Solucionado o mistério dos círculos de fadas da Namíbia
Padrões enigmáticos do deserto são fruto da interação entre cupins e plantas
Ao longo da costa da Namíbia (África), a escassa vegetação que cresce no deserto cria estranhos círculos na areia. Conhecidos como círculos das fadas, cada um deles forma hexágonos com seus vizinhos mais próximos. Esses padrões regulares têm intrigado os cientistas há anos. Agora, um estudo publicado na Nature aponta que sua origem pode estar na interação entre insetos e vegetação.
O nome dessas formações enigmáticas vem de composições similares criadas por diversas espécies de cogumelos na Europa úmida. No passado, tinham uma aura mitológica, como portais para o sobrenatural. De fato, também são conhecidos como rodas de bruxas. Na realidade, trata-se apenas do resultado do crescimento radial do cogumelo. Os círculos da Namíbia aparecem em uma das regiões mais desérticas do planeta, por isso não podem coisa de cogumelos.
Das várias hipóteses sobre sua origem, duas são as mais fortes. Uma aponta que as clareiras seriam fruto da ação dos cupins. A outra diz que esses padrões resultariam da interação entre a água escassa e as plantas. Durante anos os cientistas intrigados por esses círculos foram se agrupando em torno dessas duas hipóteses consideradas antagônicas: ou são os cupins ou são as plantas.
“De acordo com nossa teoria, a interação entre cupins e vegetação é necessária para poder reproduzir as características consideradas até agora mais importantes dos círculos das fadas da Namíbia”, diz o físico especializado em ecologia teórica e coautor do estudo da Nature, Juan Bonachela. Em seu modelo, os cupins criam as clareiras com um padrão regular resultante da competição entre as diferentes colônias por espaço e recursos.
As clareiras abertas pelos cupins conservam uma umidade que é aproveitada pelas plantas ao redor dos círculos
Ao eliminar a vegetação, os cupins favorecem o acúmulo de água sob o solo arenoso, algo vital para sua sobrevivência. “O anel de vegetação ao redor das clareiras, que é, na verdade, o que chamamos de círculo de fadas, aparece porque as plantas aproveitam esse acúmulo de água para crescer (e crescer mais que a vegetação entre os círculos) graças a um mecanismo pelo qual as raízes buscam os gradientes de água”, explica Bonachela, atualmente pesquisador na universidade escocesa de Strathclyde.

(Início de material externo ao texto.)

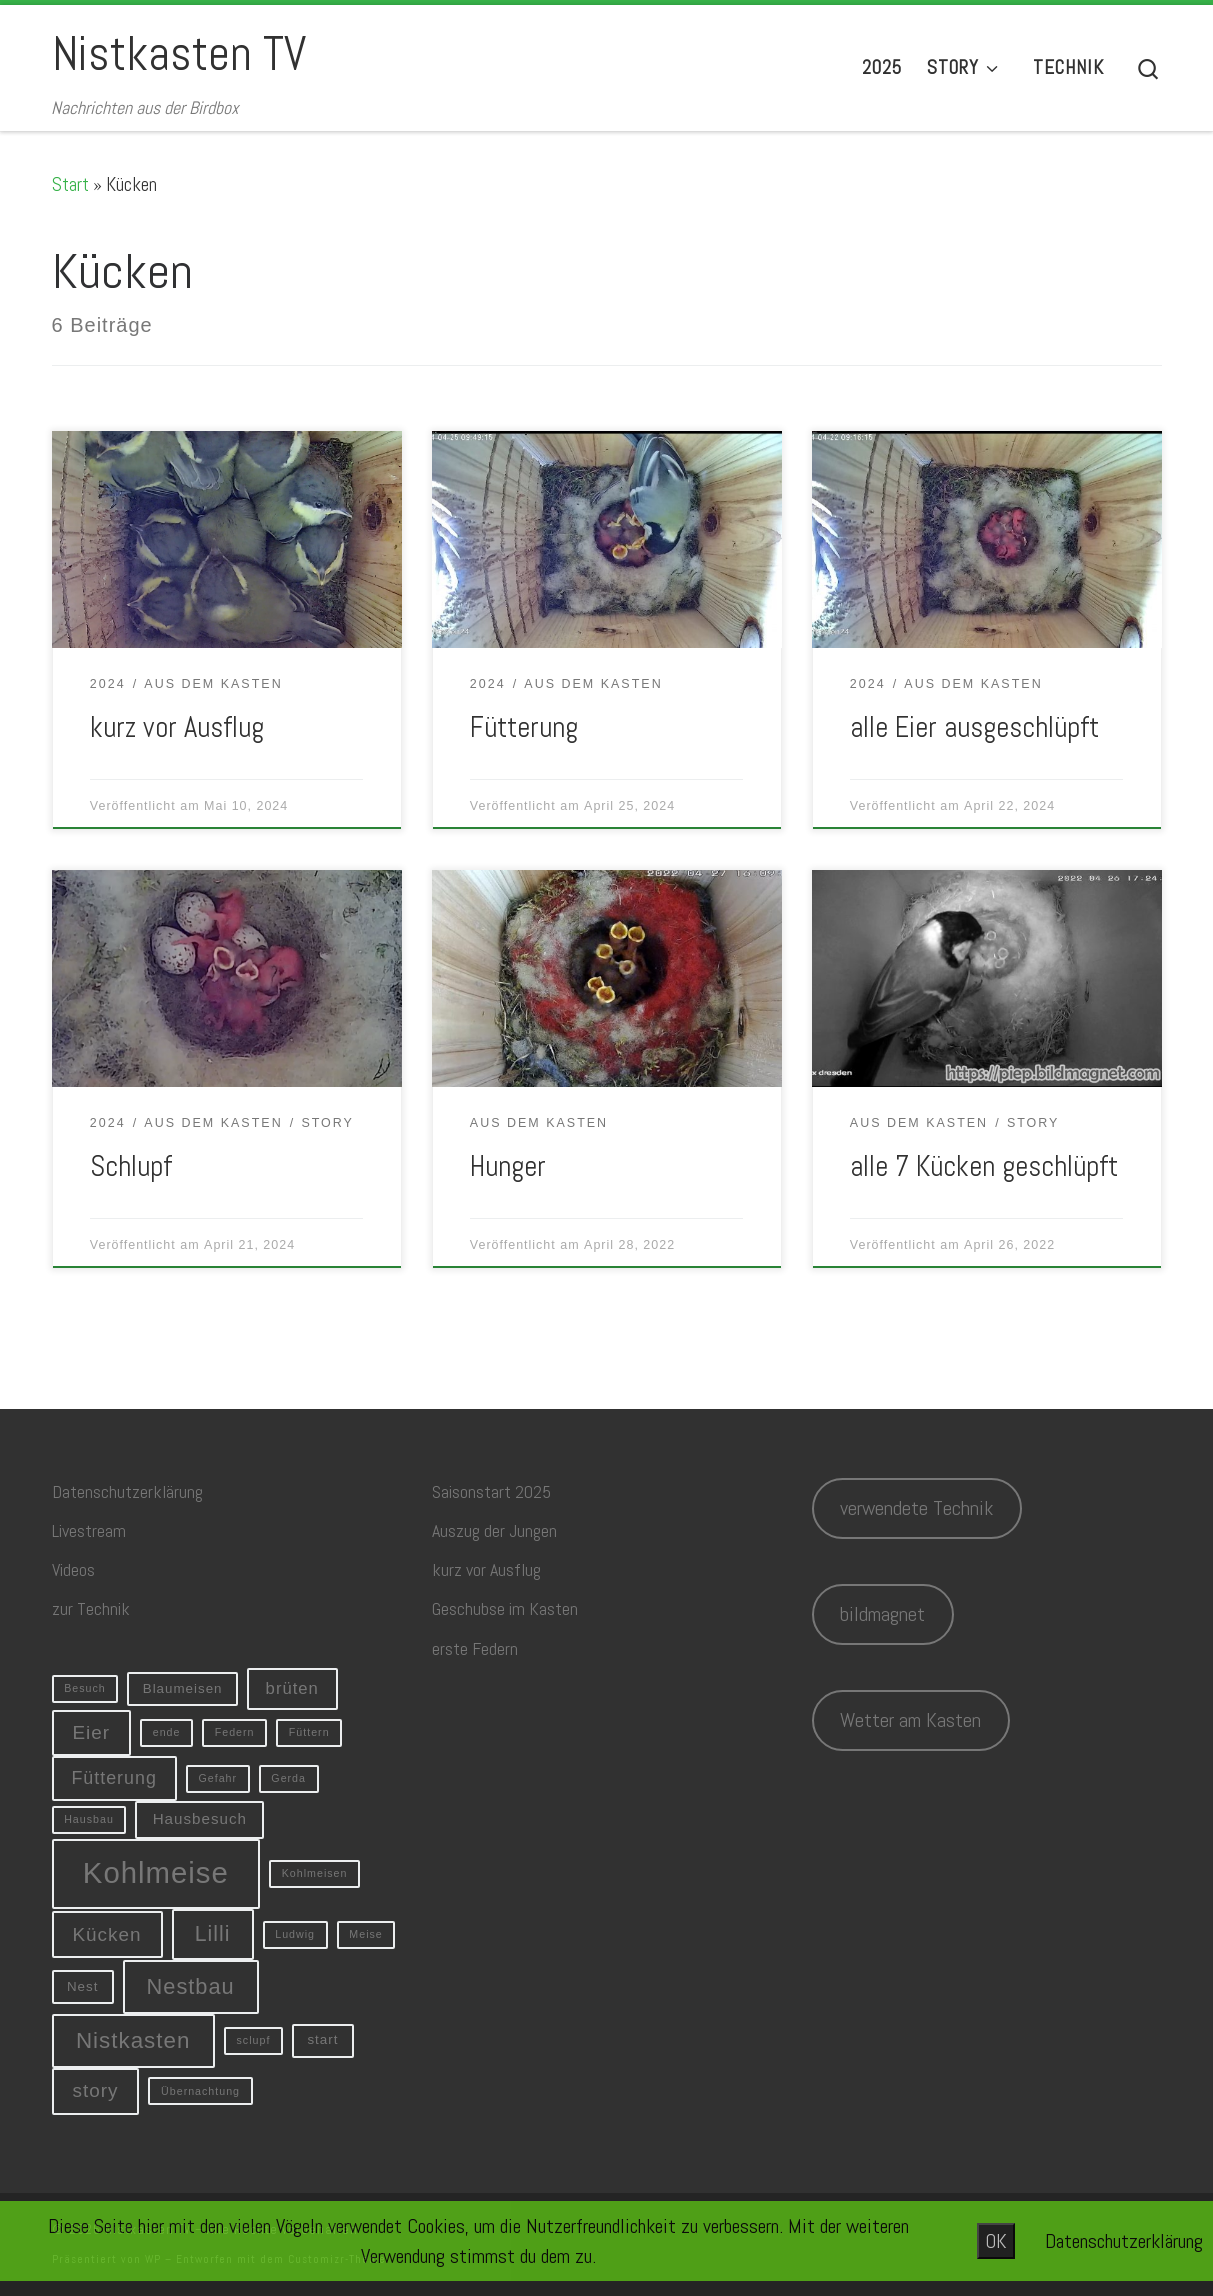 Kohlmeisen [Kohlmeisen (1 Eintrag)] (315, 1873)
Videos (73, 1569)
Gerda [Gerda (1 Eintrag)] (288, 1778)
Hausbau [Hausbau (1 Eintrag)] (89, 1819)
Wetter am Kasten (910, 1720)
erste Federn (475, 1648)
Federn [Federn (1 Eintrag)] (235, 1732)
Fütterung (524, 727)
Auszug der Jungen (494, 1530)
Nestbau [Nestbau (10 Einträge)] (191, 1986)
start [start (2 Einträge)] (322, 2039)
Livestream (89, 1530)
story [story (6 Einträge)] (95, 2090)
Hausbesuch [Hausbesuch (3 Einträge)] (200, 1818)
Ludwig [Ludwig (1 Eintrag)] (295, 1934)
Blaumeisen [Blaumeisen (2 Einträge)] (183, 1688)
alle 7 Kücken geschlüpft (984, 1166)
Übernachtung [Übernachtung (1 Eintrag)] (200, 2091)
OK (996, 2241)
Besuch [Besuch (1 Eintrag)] (85, 1688)
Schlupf (131, 1166)
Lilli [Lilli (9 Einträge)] (213, 1933)
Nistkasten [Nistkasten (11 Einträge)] (133, 2040)
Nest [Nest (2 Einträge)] (82, 1986)
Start (70, 184)
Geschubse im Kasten (505, 1608)
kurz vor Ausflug (177, 727)
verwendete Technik (916, 1508)
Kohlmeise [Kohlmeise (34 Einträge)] (156, 1872)
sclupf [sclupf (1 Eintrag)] (254, 2040)
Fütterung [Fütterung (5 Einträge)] (114, 1778)
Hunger (508, 1166)
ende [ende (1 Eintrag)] (167, 1732)
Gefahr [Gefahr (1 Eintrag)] (217, 1778)
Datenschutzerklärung (127, 1491)
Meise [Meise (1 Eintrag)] (365, 1934)
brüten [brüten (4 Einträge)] (292, 1688)
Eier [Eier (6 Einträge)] (91, 1732)
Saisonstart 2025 (491, 1491)
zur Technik (91, 1608)
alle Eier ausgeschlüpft (974, 727)
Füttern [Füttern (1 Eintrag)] (309, 1732)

Experiências com três concentrações de círculos de fadas na Namíbia comprovaram que esse modelo teórico reproduz com grande exatidão a formação real dos círculos. Além disso, o modelo foi capaz de predizer características desses padrões que tinham passado despercebidas até agora, como a matriz de baixa vegetação entre os círculos de fadas. Os cientistas constataram, ainda, que as áreas dos círculos resistiam melhor à seca e se recuperavam mais rápido quando retornavam as chuvas. “A concorrência pela água entre os círculos cria o padrão secundário de pequena escala, algo que nunca foi documentado nesse sistema até agora”, diz o cientista espanhol.
Com as necessárias adaptações às condições locais, o modelo que explica os círculos de fadas da Namíbia também poderia ajudar a entender o surgimento de paisagens similares, como os montículos observados na reserva Masai Mara do Quênia, com a mesma distribuição hexagonal, os campos de murundus em Mato Grosso, os mima da costa oeste dos Estados Unidos e os termiteiros do parque nacional de Litchfield, na Austrália.
“Espero que essa nova pesquisa abra os olhos daqueles que, desde 2013, questionaram a hipótese dos cupins e propuseram a contra-hipótese de que os círculos de fadas são criados somente pela auto-organização vegetal baseada na competição por recursos escassos”, comenta o biólogo alemão Norbert Jürgens, o principal partidário dos cupins como engenheiros dos círculos da Namíbia.
Na outra trincheira, o ecólogo Stephan Getzin, do Centro Helmholtz para a Pesquisa Ambiental de Leipzig, continua descartando os cupins e defendo a tese da auto-organização vegetal: “Meus colegas e eu pensamos que os círculos de fadas são fruto da concorrência pela água escassa do solo na Namíbia”, explica por e-mail. Segundo Getzin, “não há água suficiente para sustentar uma cobertura vegetal completa e contínua, o que leva a um padrão retalhado. Os buracos são a expressão da escassez de água e o extremo grau de ordenamento surge porque o estresse hídrico é idêntico em todas direções”.
Mas a principal debilidade do modelo publicado agora é que os círculos de fadas descobertos por sua equipe no ano passado estão em uma região, o deserto ocidental da Austrália, onde não existem cupins e, por isso, como conclui Getzin, “os cupins não são um pré-requisito para a formação dos círculos de fadas, embora em algumas regiões eles sejam abundantes ou mostrem uma correlação com os círculos”.